[EXERCISE MATERIAL Boundary: Start]
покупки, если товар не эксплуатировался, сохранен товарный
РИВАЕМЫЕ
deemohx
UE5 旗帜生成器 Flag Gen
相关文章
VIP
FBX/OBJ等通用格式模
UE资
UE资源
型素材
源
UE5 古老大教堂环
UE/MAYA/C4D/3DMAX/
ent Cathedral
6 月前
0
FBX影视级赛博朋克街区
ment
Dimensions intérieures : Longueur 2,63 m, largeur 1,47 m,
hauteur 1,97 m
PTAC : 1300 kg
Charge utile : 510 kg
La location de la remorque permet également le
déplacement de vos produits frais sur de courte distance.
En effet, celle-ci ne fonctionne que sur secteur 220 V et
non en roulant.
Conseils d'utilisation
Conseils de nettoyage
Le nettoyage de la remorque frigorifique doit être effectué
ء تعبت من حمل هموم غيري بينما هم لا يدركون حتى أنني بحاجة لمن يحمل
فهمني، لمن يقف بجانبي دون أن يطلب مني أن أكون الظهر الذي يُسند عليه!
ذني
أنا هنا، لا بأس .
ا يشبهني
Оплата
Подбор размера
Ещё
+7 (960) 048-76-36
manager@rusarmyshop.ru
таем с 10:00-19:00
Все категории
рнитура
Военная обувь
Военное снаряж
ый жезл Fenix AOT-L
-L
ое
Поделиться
[EXERCISE MATERIAL Boundary: End]
(ABOUT THIS EXERCISE) Each line of the records that contains the string "Conseils" must be copied.

(RESULT OF THE TASK)
Conseils d'utilisation
Conseils de nettoyage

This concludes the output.